Sodom Laurel Album.  Photographs, oral histories, and text by Rob Amberg. 167 pages, 136 photographs, audio CD. Chapel Hill: University of North Carolina Press (in association with the Center for Documentary Studies), 2002. $45.00 cloth.    

     Rob Amberg came to the North Carolina mountains in 1973, a 26-year-old refugee from the suburbs of Washington, D.C. By his own admission, he arrived with stars in his eyes, afflicted by nostalgia for a past he’d never had and a place he’d never known. He worked at various jobs in the area for a couple of years, then found a position as a part-time photography instructor and archivist at Mars Hill College, not far from Asheville. One afternoon, a student took him to meet her 77-year-old great-aunt, Dellie Norton, a traditional Appalachian singer who had gained a modest degree of recognition during the folk revival of the 1960s and owner of a small mountain farm near the tiny community of Sodom Laurel. Ms. Norton and Amberg got along well, and before long he was staying in her spare bedroom and helping with the farm chores. He was also making a lot of pictures. Though he didn’t know it at the time, he had started on a project that would take 27 years to complete.
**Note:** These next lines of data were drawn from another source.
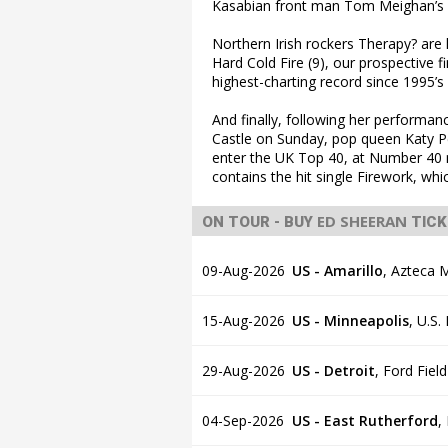
Kasabian front man Tom Meighan’s f
Northern Irish rockers Therapy? are 
Hard Cold Fire (9), our prospective 
highest-charting record since 1995’s 
And finally, following her performan
Castle on Sunday, pop queen Katy 
enter the UK Top 40, at Number 40 
contains the hit single Firework, wh
ED SHEERAN
ON TOUR - BUY
TICK
09-Aug-2026
US - Amarillo
,
Azteca M
15-Aug-2026
US - Minneapolis
,
U.S.
29-Aug-2026
US - Detroit
,
Ford Field
04-Sep-2026
US - East Rutherford
,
    Sodom Laurel Album is a good book. It succeeds quite nicely at much of what documentary photography does well. Amberg’s photographs tell us a lot, most of it well worth knowing, about people whose lives are unlike our own. His pictures make us privy to many of the facts of life in Sodom Laurel—the difficult topography its residents contend with every day, the houses they live in, the work they do, and the relationships they form—in ways that neither threaten, belittle, nor stereotype those facts. That’s no small accomplishment. Nor is there reason to doubt Amberg’s sensitivity and sincerity. He became deeply involved with the Sodom Laurel community over the years, living and working there for various periods of time, and this involvement shows in the easy familiarity of his pictures. None of the images seems intrusive or stolen, and even though some of the photographs are posed (portraits for the most part), none feels artificial. It’s evident in his pictures that he has a deep and abiding regard for many of the people he came to know in Sodom Laurel.
     Amberg’s photographs didn’t come by this relaxed, open quality easily. In the preface to Sodom Laurel Album, he shows that he’s thought long and hard enough about documentary photography to understand some of its shortcomings, especially the dangers posed by stereotypes—both building upon already-existing stereotypes and helping to create new ones—and photography’s inherent superficiality. The way in which the book’s pictures and texts (some of the words are Amberg’s, others are passages from recorded oral histories he conducted with Sodom Laurel residents) supplement one another is proof of intelligent engagement with these issues. Sodom Laurel Album avoids stereotypes by sometimes surprising us and occasionally even allowing image and text to contradict one another, and it achieves greater depth than many photographic documentaries by allowing words and pictures to work together in partnership rather than having one or the other dominate. Amberg also writes about how his understanding of the project grew over the years, making a slow evolution from "objective" documentary study to more subjective personal narrative. Here, too, Sodom Laurel Album provides more food for thought than many documentaries.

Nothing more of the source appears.